A pesar de esta percepción inicial, es importante considerar la complejidad subyacente y las motivaciones detrás de este enfrentamiento. El ataque no solo es una respuesta a acciones específicas, sino también un reflejo de la tensión acumulada y los cambios geopolíticos en la región. La revolución iraní de 1979, que instauró el régimen de los ayatolás tras la caída del último Shah, Mohammad Reza Pahleví, ya había establecido un precedente de hostilidad que trascendía lo religioso y lo político. Esta enemistad histórica se ha exacerbado con el tiempo, especialmente bajo la percepción de Irán y su papel como defensor de los chiítas frente a la influencia occidental y sus aliados en Oriente Medio.
La interacción entre Israel e Irán ha sido históricamente compleja. Desde los tiempos en que Tel Aviv mantenía una cooperación clandestina con el Shah de Irán, intercambiando petróleo por armas y tecnología, hasta la ruptura total con el establecimiento del régimen teocrático chiíta. Este régimen ha visto a Estados Unidos e Israel como los principales adversarios, denominándolos el ‘Gran Satán’ y el ‘Pequeño Satán’, respectivamente. La doctrina Dahiya de Israel, que propugna represalias desproporcionadas contra los islamistas para aterrorizar a sus enemigos, parece estar perdiendo eficacia frente a la creciente determinación de sus adversarios.
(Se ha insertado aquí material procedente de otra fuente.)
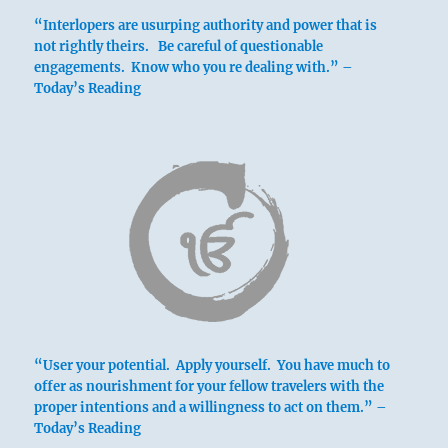
“Interlopers are usurping authority and power that is
not rightly theirs. Be careful of questionable
engagements. Know who you re dealing with.” –
Today’s Reading
“User your potential. Apply yourself. You have much to
offer as nourishment for your fellow travelers with the
proper intentions and a willingness to act on them.” –
Today’s Reading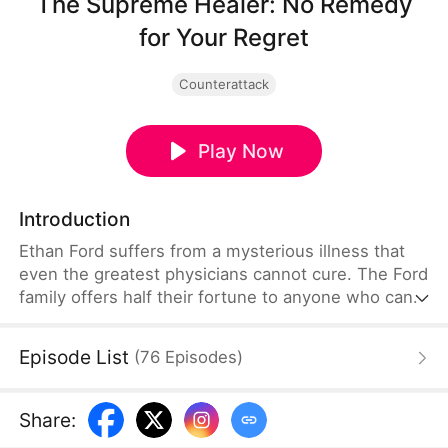
The Supreme Healer: No Remedy
for Your Regret
Counterattack
Play Now
Introduction
Ethan Ford suffers from a mysterious illness that
even the greatest physicians cannot cure. The Ford
family offers half their fortune to anyone who can
save him. Following a clue, they find Daphne Hale,
an ordinary woman living in a remote village. But
Episode List
(
76
Episodes
)
after one glance at Ethan, Daphne firmly refuses to
help. She reveals that she once loved him and
devoted years to mastering medicine for his sake,
Share
:
only for him to mercilessly break up with her just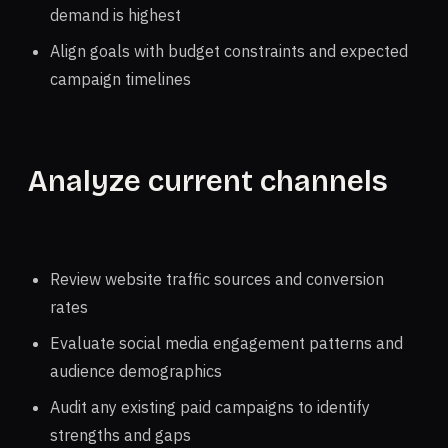
demand is highest
Align goals with budget constraints and expected
campaign timelines
Analyze current channels
Review website traffic sources and conversion
rates
Evaluate social media engagement patterns and
audience demographics
Audit any existing paid campaigns to identify
strengths and gaps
En este contexto, el reciente ataque de Irán podría considerarse tanto una demostración de fuerza como una prueba de su capacidad militar, desafiando la imagen de invulnerabilidad que Israel había mantenido hasta ahora. Este cambio en la dinámica de poder se ve aún más influenciado por la retirada estadounidense de la región, un proceso que ha sembrado inestabilidad y ha permitido a actores como Irán llenar el vacío dejado por Washington. La relación cada vez más tensa entre Joe Biden y Benjamin Netanyahu también juega un papel crucial en este escenario, con decisiones unilaterales por parte de Netanyahu que han exacerbado las tensiones internas y externas.
Además, la implicación de Irán en otros teatros de conflicto, como Siria y Líbano a través de su apoyo a Bashar al-Assad y Hezbollah, respectivamente, muestra su estrategia de expandir su influencia en la región. Siria, en particular, ha servido como un corredor crucial para el transporte de armas a Hezbollah en el Líbano, lo que ha sido visto por Israel como una amenaza directa a su seguridad.
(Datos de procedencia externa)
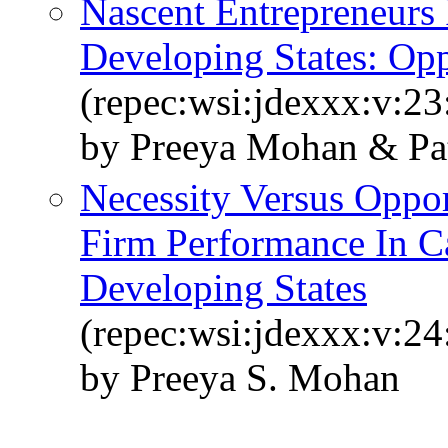
Nascent Entrepreneurs 
Developing States: Opp
(repec:wsi:jdexxx:v:2
by Preeya Mohan & Pat
Necessity Versus Oppor
Firm Performance In C
Developing States
(repec:wsi:jdexxx:v:2
by Preeya S. Mohan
El ataque también ha redefinido las percepciones regionales y globales. Mientras que Israel y sus aliados intentan minimizar la efectividad del ataque iraní, la realidad es que el régimen de Teherán ha demostrado su capacidad para ejecutar operaciones militares significativas, lo que sin duda influye en la política regional. Este evento es un recordatorio de que la estabilidad en Medio Oriente es frágil y que la balanza de poder está en constante evolución.
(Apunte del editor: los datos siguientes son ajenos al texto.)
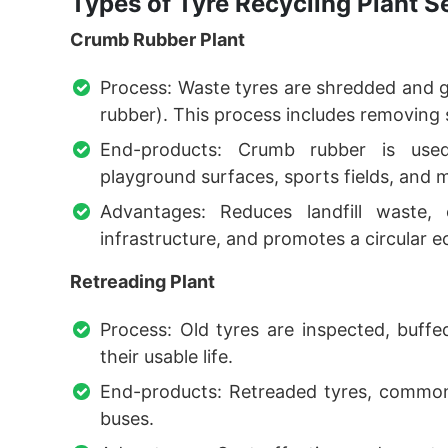
Types of Tyre Recycling Plant S
Crumb Rubber Plant
Process: Waste tyres are shredded and g
rubber). This process includes removing s
End-products: Crumb rubber is used 
playground surfaces, sports fields, and 
Advantages: Reduces landfill waste,
infrastructure, and promotes a circular 
Retreading Plant
Process: Old tyres are inspected, buffe
their usable life.
End-products: Retreaded tyres, commonl
buses.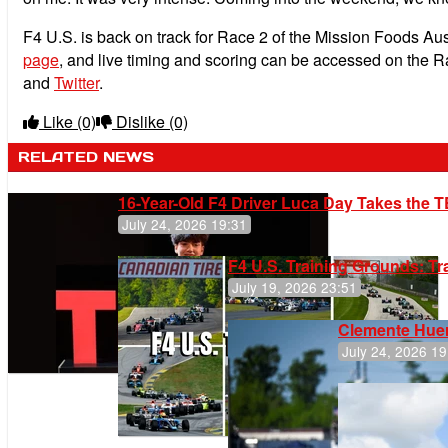
F4 U.S. is back on track for Race 2 of the Mission Foods Au
page
, and live timing and scoring can be accessed on the 
and
Twitter
.
Like
(0)
Dislike
(0)
RELATED NEWS
16-Year-Old F4 Driver Luca Day Takes the T
July 24, 2026 19:31
F4 U.S. Training Grounds: T
July 19, 2026 23:51
Clemente Huer
July 24, 2026 19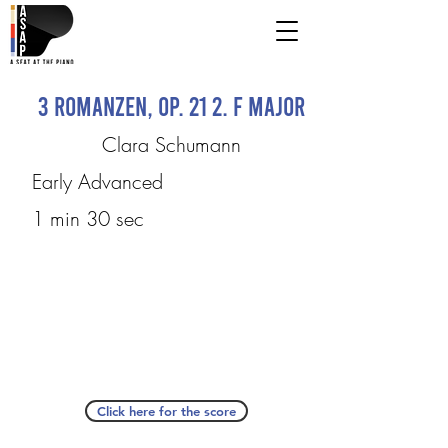
3 Romanzen, op. 21 2. F Major
Clara Schumann
Early Advanced
1 min 30 sec
Click here for the score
En resumen, el reciente ataque iraní sobre Israel no solo es significativo en términos de la efectividad militar, sino también como un indicativo del cambio en la dinámica geopolítica de la región. Con la retirada de Estados Unidos y la ascensión de actores como Rusia, China e Irán, Occidente se encuentra en un momento crítico, necesitando reevaluar su enfoque y estrategia en Medio Oriente. La capacidad de adaptación y respuesta a estos nuevos desafíos definirá el futuro del equilibrio de poder global y la estabilidad regional.